Is this possible, reasonable, has it already been done?


Solution

  • It is common in databases, search, and analytical products to guard their LRU caches with filters to avoid pollution caused by scans. For example see Postgres' Buffer Ring Replacement Strategy and ElasticSearch's filter cache. These are admission policies detached from the cache itself, which could be replaced if their caching algorithm was more intelligent. It sounds like your idea is similar, except a distributed version.

    Most remote / distributed caches use classic eviction policies (LRU, LFU). That is okay because they are often excessively large, e.g. Twitter requires a 99.9% hit rate for their SLA targets. This means they likely won't drop recent items because the penalty is too high and oversize so that the victim is ancient.

    However, that breaks down when batch jobs run and pollute the remote caching tier. In those cases, its not uncommon to see the cache population disabled to avoid impacting user requests. This is then a distributed variant of Postgres' problem described above.

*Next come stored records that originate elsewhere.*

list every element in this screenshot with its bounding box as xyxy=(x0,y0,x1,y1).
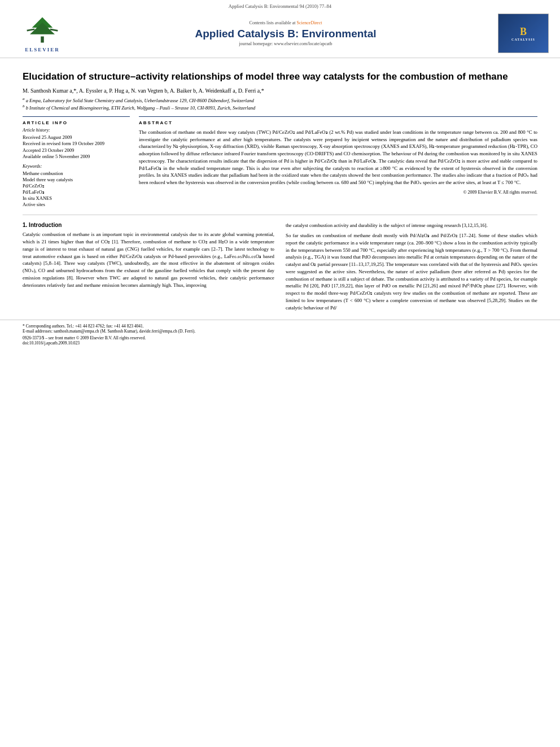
main-content: 1. Introduction Catalytic combustion of … xyxy=(23,222,537,314)
abstract-text: The combustion of methane on model three… xyxy=(139,129,537,186)
journal-title-center: Contents lists available at ScienceDirec… xyxy=(73,20,498,46)
footer-issn: 0926-3373/$ – see front matter © 2009 El… xyxy=(23,335,537,340)
affiliation-b: b b Institute of Chemical and Bioenginee… xyxy=(23,104,537,111)
affiliations: a a Empa, Laboratory for Solid State Che… xyxy=(23,97,537,111)
footnote-email: E-mail addresses: santhosh.matam@empa.ch… xyxy=(23,329,537,334)
article-info-box: ARTICLE INFO Article history: Received 2… xyxy=(23,116,130,208)
keyword-3: Pd/LaFeO₃ xyxy=(23,189,130,195)
keyword-0: Methane combustion xyxy=(23,171,130,176)
keyword-4: In situ XANES xyxy=(23,195,130,201)
abstract-column: ABSTRACT The combustion of methane on mo… xyxy=(139,116,537,208)
footer-doi: doi:10.1016/j.apcatb.2009.10.023 xyxy=(23,340,537,346)
journal-banner: ELSEVIER Contents lists available at Sci… xyxy=(11,11,549,55)
keyword-1: Model three way catalysts xyxy=(23,177,130,182)
article-info-column: ARTICLE INFO Article history: Received 2… xyxy=(23,116,130,208)
article-body: Elucidation of structure–activity relati… xyxy=(0,58,560,320)
introduction-heading: 1. Introduction xyxy=(23,222,274,228)
journal-homepage: journal homepage: www.elsevier.com/locat… xyxy=(73,41,498,46)
abstract-title: ABSTRACT xyxy=(139,120,537,125)
keywords-section: Keywords: Methane combustion Model three… xyxy=(23,164,130,207)
accepted-date: Accepted 23 October 2009 xyxy=(23,147,130,153)
journal-full-title: Applied Catalysis B: Environmental xyxy=(73,28,498,40)
keyword-5: Active sites xyxy=(23,202,130,207)
journal-header: Applied Catalysis B: Environmental 94 (2… xyxy=(0,0,560,58)
intro-paragraph-3: So far studies on combustion of methane … xyxy=(286,232,537,311)
article-title: Elucidation of structure–activity relati… xyxy=(23,71,537,83)
authors: M. Santhosh Kumar a,*, A. Eyssler a, P. … xyxy=(23,88,537,94)
copyright-line: © 2009 Elsevier B.V. All rights reserved… xyxy=(139,190,537,195)
contents-available-text: Contents lists available at ScienceDirec… xyxy=(73,20,498,25)
catalysis-logo: B CATALYSIS xyxy=(498,14,549,53)
revised-date: Received in revised form 19 October 2009 xyxy=(23,141,130,146)
affiliation-a: a a Empa, Laboratory for Solid State Che… xyxy=(23,97,537,103)
introduction-right: the catalyst combustion activity and dur… xyxy=(286,222,537,314)
keywords-label: Keywords: xyxy=(23,164,130,169)
section-divider xyxy=(23,215,537,215)
page: Applied Catalysis B: Environmental 94 (2… xyxy=(0,0,560,747)
article-info-abstract-section: ARTICLE INFO Article history: Received 2… xyxy=(23,116,537,208)
available-date: Available online 5 November 2009 xyxy=(23,154,130,159)
journal-citation: Applied Catalysis B: Environmental 94 (2… xyxy=(11,3,549,9)
intro-paragraph-2: the catalyst combustion activity and dur… xyxy=(286,222,537,229)
footnote-corresponding: * Corresponding authors. Tel.: +41 44 82… xyxy=(23,324,537,334)
page-footer: * Corresponding authors. Tel.: +41 44 82… xyxy=(0,320,560,349)
sciencedirect-link[interactable]: ScienceDirect xyxy=(297,20,322,25)
abstract-box: ABSTRACT The combustion of methane on mo… xyxy=(139,116,537,195)
elsevier-tree-icon xyxy=(20,15,65,46)
keyword-2: Pd/CeZrO₂ xyxy=(23,183,130,189)
elsevier-logo: ELSEVIER xyxy=(11,15,73,53)
svg-rect-1 xyxy=(41,36,44,42)
received-date: Received 25 August 2009 xyxy=(23,134,130,140)
history-label: Article history: xyxy=(23,128,130,133)
footnote-tel: * Corresponding authors. Tel.: +41 44 82… xyxy=(23,324,537,329)
article-info-title: ARTICLE INFO xyxy=(23,120,130,125)
intro-paragraph-1: Catalytic combustion of methane is an im… xyxy=(23,231,274,289)
elsevier-text: ELSEVIER xyxy=(25,47,60,53)
introduction-left: 1. Introduction Catalytic combustion of … xyxy=(23,222,274,314)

    The largest drawback with your idea is checking the item's popularity. This might be local only, which has a frequent cold start problem, or remote call which adds a network hop. That remote call would be cheaper than the traffic of shipping the item, but you are unlikely to be bandwidth limited. Likely you're goal would be to reduce capacity costs by a higher hit rate, but if your SLA requires a nearly perfect hit rate then you'll over provision anyway. It all depends on whether the gains by reducing cache-aside population operations are worth the implementation effort. I suspect that for most it hasn't been.